** DIRECTIONS **
Every entry in the data that follows should come back exactly, pictures aside.

** SOURCE INFORMATION **
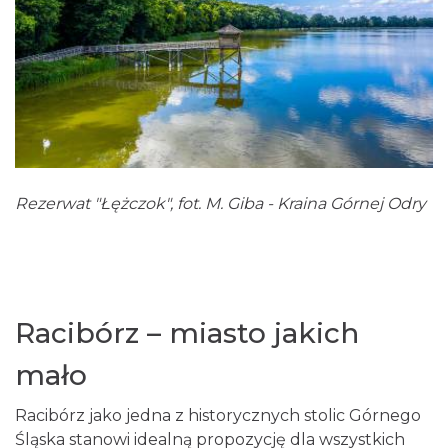
Rezerwat "Łężczok", fot. M. Giba - Kraina Górnej Odry
Racibórz – miasto jakich
mało
Racibórz jako jedna z historycznych stolic Górnego
Śląska stanowi idealną propozycję dla wszystkich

** SOLUTION TO THIS TASK **
Rezerwat "Łężczok", fot. M. Giba - Kraina Górnej Odry
Racibórz – miasto jakich
mało
Racibórz jako jedna z historycznych stolic Górnego
Śląska stanowi idealną propozycję dla wszystkich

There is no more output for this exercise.